# Required action:
Pick out each line below containing "مطبوعات".
◇ ◇ ◇ ◇ ◇ ◇ ◇
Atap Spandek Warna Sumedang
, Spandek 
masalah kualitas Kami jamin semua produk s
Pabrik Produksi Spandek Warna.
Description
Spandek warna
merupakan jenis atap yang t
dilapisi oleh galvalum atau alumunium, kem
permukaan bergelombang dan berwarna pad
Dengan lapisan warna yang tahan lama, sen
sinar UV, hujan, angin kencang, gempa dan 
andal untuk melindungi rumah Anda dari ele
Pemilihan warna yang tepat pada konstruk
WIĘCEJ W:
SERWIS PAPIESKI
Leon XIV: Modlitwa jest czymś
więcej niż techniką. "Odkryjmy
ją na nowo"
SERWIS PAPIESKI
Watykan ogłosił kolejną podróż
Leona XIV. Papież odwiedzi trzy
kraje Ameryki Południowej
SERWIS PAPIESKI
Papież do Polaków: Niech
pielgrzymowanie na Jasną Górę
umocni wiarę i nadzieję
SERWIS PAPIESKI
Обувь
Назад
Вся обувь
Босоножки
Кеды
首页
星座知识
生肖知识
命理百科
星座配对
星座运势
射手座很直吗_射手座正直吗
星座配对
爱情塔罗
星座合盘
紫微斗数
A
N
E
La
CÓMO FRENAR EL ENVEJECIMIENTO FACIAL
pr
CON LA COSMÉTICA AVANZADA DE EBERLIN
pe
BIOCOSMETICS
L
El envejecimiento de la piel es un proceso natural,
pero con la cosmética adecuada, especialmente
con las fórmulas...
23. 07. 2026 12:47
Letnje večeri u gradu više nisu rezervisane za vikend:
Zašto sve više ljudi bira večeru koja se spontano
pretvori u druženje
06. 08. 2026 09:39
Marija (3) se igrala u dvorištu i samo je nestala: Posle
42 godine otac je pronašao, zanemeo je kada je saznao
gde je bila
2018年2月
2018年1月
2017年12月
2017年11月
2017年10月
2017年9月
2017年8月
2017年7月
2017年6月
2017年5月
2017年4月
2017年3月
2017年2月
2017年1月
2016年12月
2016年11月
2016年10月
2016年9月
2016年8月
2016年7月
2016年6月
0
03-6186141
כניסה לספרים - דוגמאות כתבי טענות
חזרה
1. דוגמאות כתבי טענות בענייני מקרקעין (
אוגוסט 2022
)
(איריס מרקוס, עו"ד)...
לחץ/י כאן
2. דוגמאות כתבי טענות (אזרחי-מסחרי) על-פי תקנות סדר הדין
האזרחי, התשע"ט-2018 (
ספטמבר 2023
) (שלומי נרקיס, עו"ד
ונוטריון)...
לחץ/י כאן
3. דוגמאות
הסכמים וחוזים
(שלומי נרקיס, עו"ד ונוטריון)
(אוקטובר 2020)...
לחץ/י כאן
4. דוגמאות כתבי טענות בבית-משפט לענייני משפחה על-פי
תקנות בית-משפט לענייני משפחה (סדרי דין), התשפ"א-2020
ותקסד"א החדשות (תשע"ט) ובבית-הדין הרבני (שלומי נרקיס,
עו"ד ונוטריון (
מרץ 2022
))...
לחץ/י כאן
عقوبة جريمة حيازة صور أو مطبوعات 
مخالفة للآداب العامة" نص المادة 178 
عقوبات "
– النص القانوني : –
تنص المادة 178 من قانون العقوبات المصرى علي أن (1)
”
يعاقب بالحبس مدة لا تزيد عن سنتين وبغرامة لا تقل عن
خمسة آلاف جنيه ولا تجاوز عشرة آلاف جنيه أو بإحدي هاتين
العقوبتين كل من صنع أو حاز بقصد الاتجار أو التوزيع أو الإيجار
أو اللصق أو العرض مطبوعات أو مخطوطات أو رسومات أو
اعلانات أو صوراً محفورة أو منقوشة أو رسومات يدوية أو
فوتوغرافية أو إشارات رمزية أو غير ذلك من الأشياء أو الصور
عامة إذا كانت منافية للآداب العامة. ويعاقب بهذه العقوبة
◇ ◇ ◇ ◇ ◇ ◇ ◇
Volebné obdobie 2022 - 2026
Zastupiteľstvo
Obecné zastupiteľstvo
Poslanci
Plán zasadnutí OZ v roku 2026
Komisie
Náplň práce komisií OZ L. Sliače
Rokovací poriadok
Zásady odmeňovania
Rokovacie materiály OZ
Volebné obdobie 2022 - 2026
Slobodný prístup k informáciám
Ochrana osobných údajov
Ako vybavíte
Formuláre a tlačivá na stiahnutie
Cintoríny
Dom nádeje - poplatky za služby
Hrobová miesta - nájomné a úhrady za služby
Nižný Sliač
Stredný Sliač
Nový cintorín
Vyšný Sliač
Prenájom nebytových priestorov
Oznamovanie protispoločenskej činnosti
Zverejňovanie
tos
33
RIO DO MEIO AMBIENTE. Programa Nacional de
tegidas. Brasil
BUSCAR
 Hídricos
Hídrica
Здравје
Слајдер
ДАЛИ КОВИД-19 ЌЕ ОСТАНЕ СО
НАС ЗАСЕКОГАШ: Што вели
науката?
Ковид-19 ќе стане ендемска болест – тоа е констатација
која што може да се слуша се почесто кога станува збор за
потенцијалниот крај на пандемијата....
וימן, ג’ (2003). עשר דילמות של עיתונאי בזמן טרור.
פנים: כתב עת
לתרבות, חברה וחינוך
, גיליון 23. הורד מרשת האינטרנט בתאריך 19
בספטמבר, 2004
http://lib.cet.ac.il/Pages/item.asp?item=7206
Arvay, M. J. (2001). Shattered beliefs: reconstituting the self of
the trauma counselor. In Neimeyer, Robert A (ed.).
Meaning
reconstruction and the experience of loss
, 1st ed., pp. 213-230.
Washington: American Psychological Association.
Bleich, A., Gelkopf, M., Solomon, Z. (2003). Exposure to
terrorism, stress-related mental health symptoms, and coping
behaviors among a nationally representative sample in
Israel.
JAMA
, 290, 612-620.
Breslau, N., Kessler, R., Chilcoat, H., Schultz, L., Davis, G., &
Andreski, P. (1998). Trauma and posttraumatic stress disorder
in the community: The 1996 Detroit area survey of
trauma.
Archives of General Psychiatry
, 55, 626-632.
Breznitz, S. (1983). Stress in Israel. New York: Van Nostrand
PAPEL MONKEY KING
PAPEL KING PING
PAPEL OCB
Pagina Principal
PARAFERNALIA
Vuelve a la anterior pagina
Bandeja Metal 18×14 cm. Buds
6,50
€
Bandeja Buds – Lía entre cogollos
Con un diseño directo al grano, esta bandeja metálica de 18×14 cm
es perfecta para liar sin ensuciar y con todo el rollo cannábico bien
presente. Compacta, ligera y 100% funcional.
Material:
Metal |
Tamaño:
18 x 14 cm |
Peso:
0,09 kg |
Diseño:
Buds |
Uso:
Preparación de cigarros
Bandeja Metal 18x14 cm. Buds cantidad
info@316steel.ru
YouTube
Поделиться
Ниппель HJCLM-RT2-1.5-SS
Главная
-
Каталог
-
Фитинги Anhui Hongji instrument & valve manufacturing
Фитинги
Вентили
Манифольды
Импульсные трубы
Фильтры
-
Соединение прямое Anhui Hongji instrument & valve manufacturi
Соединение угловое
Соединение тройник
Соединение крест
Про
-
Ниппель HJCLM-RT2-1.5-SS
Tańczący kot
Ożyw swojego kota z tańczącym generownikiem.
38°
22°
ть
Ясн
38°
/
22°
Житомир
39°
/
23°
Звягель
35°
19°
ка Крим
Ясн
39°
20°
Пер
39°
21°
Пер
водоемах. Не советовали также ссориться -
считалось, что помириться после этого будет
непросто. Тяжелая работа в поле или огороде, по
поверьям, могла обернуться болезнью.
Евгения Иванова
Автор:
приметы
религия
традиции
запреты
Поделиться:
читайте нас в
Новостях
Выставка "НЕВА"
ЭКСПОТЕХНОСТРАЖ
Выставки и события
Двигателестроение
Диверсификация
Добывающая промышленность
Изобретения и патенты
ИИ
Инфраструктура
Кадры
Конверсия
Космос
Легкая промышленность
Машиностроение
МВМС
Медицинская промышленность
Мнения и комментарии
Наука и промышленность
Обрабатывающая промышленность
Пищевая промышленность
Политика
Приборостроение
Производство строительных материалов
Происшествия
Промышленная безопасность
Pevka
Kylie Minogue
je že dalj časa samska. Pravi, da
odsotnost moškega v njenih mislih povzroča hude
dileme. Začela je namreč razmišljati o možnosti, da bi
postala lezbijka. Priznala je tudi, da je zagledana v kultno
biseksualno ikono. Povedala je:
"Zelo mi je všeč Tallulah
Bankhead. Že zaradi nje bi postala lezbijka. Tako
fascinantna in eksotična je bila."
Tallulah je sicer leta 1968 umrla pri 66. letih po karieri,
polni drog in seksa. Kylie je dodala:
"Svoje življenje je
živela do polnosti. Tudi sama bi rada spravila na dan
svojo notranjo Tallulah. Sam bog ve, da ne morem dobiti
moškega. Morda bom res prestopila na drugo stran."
◇ ◇ ◇ ◇ ◇ ◇ ◇
# Task solution:
عقوبة جريمة حيازة صور أو مطبوعات 
أو اللصق أو العرض مطبوعات أو مخطوطات أو رسومات أو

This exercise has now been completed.